Material for this exercise below:

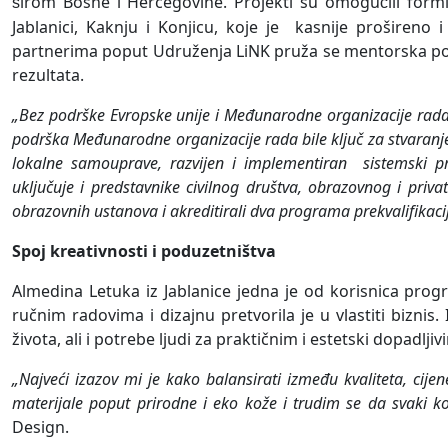
irom Bosne i Hercegovine. Projekti su omogu
ili for
š
ć
Jablanici, Kaknju i Konjicu, koje je
kasnije prošireno 
partnerima poput Udruženja LiNK pruža se mentorska pod
rezultata.
„Bez podrške Evropske unije i Međunarodne organizacije rada,
podrška Međunarodne organizacije rada bile ključ za stvaranje
lokalne samouprave, razvijen i implementiran
sistemski p
uključuje i predstavnike civilnog društva, obrazovnog i priva
obrazovnih ustanova i akreditirali dva programa prekvalifikaci
Spoj kreativnosti i poduzetništva
Almedina Letuka iz Jablanice jedna je od korisnica pro
ručnim radovima i dizajnu pretvorila je u vlastiti biznis
života, ali i potrebe ljudi za praktičnim i estetski dopadlj
„Najveći izazov mi je kako balansirati između kvaliteta, cije
materijale poput prirodne i eko kože i trudim se da svaki 
Design.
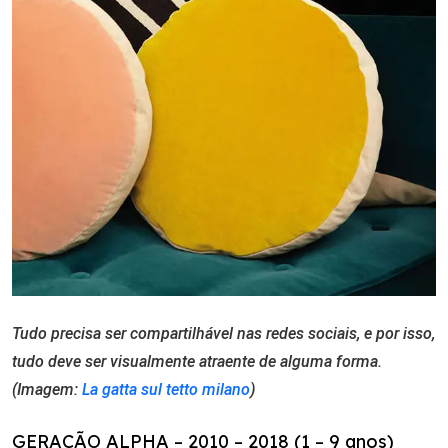
Tudo precisa ser compartilhável nas redes sociais, e por isso,
tudo deve ser visualmente atraente de alguma forma.
(Imagem:
La gatta sul tetto milano
)
GERAÇÃO ALPHA – 2010 – 2018 (1 – 9 anos)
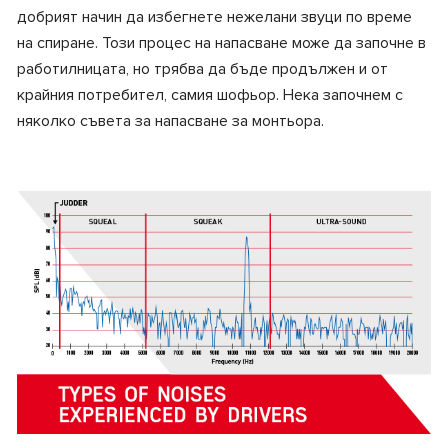
добрият начин да избегнете нежелани звуци по време
на спиране. Този процес на напасване може да започне в
работилницата, но трябва да бъде продължен и от
крайния потребител, самия шофьор. Нека започнем с
няколко съвета за напасване за монтьора.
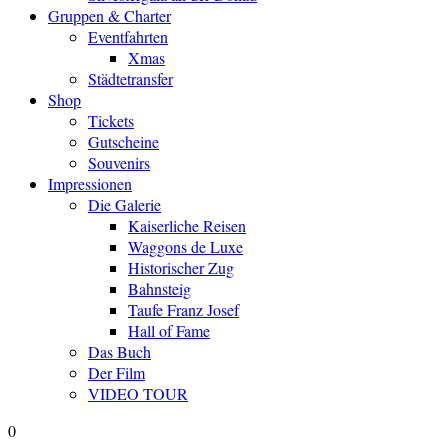
Gruppen & Charter
Eventfahrten
Xmas
Städtetransfer
Shop
Tickets
Gutscheine
Souvenirs
Impressionen
Die Galerie
Kaiserliche Reisen
Waggons de Luxe
Historischer Zug
Bahnsteig
Taufe Franz Josef
Hall of Fame
Das Buch
Der Film
VIDEO TOUR
0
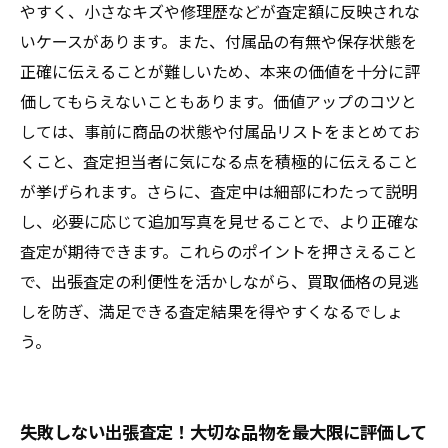
やすく、小さなキズや修理歴などが査定額に反映されな
いケースがあります。また、付属品の有無や保存状態を
正確に伝えることが難しいため、本来の価値を十分に評
価してもらえないこともあります。価値アップのコツと
しては、事前に商品の状態や付属品リストをまとめてお
くこと、査定担当者に気になる点を積極的に伝えること
が挙げられます。さらに、査定中は細部にわたって説明
し、必要に応じて追加写真を見せることで、より正確な
査定が期待できます。これらのポイントを押さえること
で、出張査定の利便性を活かしながら、買取価格の見逃
しを防ぎ、満足できる査定結果を得やすくなるでしょ
う。
失敗しない出張査定！大切な品物を最大限に評価して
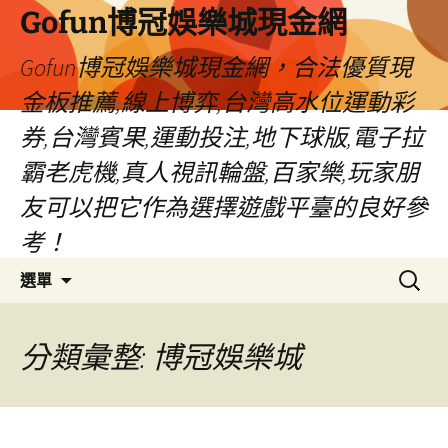
Gofun博冠娛樂城現金網
Gofun博冠娛樂城現金網，合法優質現
金板推薦,線上博弈,台灣高水位運動彩
券,台灣賓果,運動投注,地下球版,電子拉
霸老虎機,真人視訊輪盤,百家樂,玩家朋
友可以把它作為選擇遊戲平臺的良好參
考！
跳
搜
選單
至
尋
主
關
要
鍵
分類彙整: 博冠娛樂城
內
字:
容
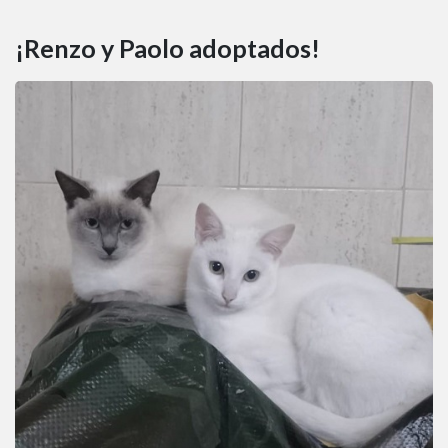
¡Renzo y Paolo adoptados!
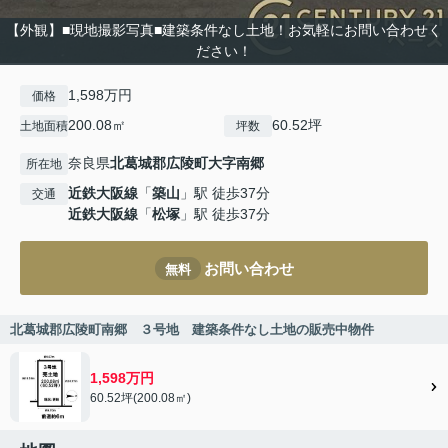
【外観】■現地撮影写真■建築条件なし土地！お気軽にお問い合わせく
ださい！
1,598万円
価格
200.08㎡
60.52坪
土地面積
坪数
奈良県
北葛城郡広陵町
大字南郷
所在地
近鉄大阪線
「
築山
」駅 徒歩37分
交通
近鉄大阪線
「
松塚
」駅 徒歩37分
お問い合わせ
無料
北葛城郡広陵町南郷 ３号地 建築条件なし土地の販売中物件
1,598万円
60.52坪(200.08㎡)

End of Material for this exercise.

What is required: Write out all the data exactly, minus pictures.

Answer for this exercise:
irom Bosne i Hercegovine. Projekti su omogu
ili for
š
ć
Jablanici, Kaknju i Konjicu, koje je
kasnije prošireno 
partnerima poput Udruženja LiNK pruža se mentorska pod
rezultata.
„Bez podrške Evropske unije i Međunarodne organizacije rada,
podrška Međunarodne organizacije rada bile ključ za stvaranje
lokalne samouprave, razvijen i implementiran
sistemski p
uključuje i predstavnike civilnog društva, obrazovnog i priva
obrazovnih ustanova i akreditirali dva programa prekvalifikaci
Spoj kreativnosti i poduzetništva
Almedina Letuka iz Jablanice jedna je od korisnica pro
ručnim radovima i dizajnu pretvorila je u vlastiti biznis
života, ali i potrebe ljudi za praktičnim i estetski dopadlj
„Najveći izazov mi je kako balansirati između kvaliteta, cije
materijale poput prirodne i eko kože i trudim se da svaki 
Design.
Tudo precisa ser compartilhável nas redes sociais, e por isso,
tudo deve ser visualmente atraente de alguma forma.
(Imagem:
La gatta sul tetto milano
)
GERAÇÃO ALPHA – 2010 – 2018 (1 – 9 anos)
добрият начин да избегнете нежелани звуци по време
на спиране. Този процес на напасване може да започне в
работилницата, но трябва да бъде продължен и от
крайния потребител, самия шофьор. Нека започнем с
няколко съвета за напасване за монтьора.
Gruppen & Charter
Eventfahrten
Xmas
Städtetransfer
Shop
Tickets
Gutscheine
Souvenirs
Impressionen
Die Galerie
Kaiserliche Reisen
Waggons de Luxe
Historischer Zug
Bahnsteig
Taufe Franz Josef
Hall of Fame
Das Buch
Der Film
VIDEO TOUR
0
やすく、小さなキズや修理歴などが査定額に反映されな
いケースがあります。また、付属品の有無や保存状態を
正確に伝えることが難しいため、本来の価値を十分に評
価してもらえないこともあります。価値アップのコツと
しては、事前に商品の状態や付属品リストをまとめてお
くこと、査定担当者に気になる点を積極的に伝えること
が挙げられます。さらに、査定中は細部にわたって説明
し、必要に応じて追加写真を見せることで、より正確な
査定が期待できます。これらのポイントを押さえること
で、出張査定の利便性を活かしながら、買取価格の見逃
しを防ぎ、満足できる査定結果を得やすくなるでしょ
う。
失敗しない出張査定！大切な品物を最大限に評価して
Gofun博冠娛樂城現金網
Gofun博冠娛樂城現金網，合法優質現
金板推薦,線上博弈,台灣高水位運動彩
券,台灣賓果,運動投注,地下球版,電子拉
霸老虎機,真人視訊輪盤,百家樂,玩家朋
友可以把它作為選擇遊戲平臺的良好參
考！
跳
搜
選單
至
尋
主
關
要
鍵
分類彙整: 博冠娛樂城
內
字:
容
¡Renzo y Paolo adoptados!
【外観】■現地撮影写真■建築条件なし土地！お気軽にお問い合わせく
ださい！
1,598万円
価格
200.08㎡
60.52坪
土地面積
坪数
奈良県
北葛城郡広陵町
大字南郷
所在地
近鉄大阪線
「
築山
」駅 徒歩37分
交通
近鉄大阪線
「
松塚
」駅 徒歩37分
お問い合わせ
無料
北葛城郡広陵町南郷 ３号地 建築条件なし土地の販売中物件
1,598万円
60.52坪(200.08㎡)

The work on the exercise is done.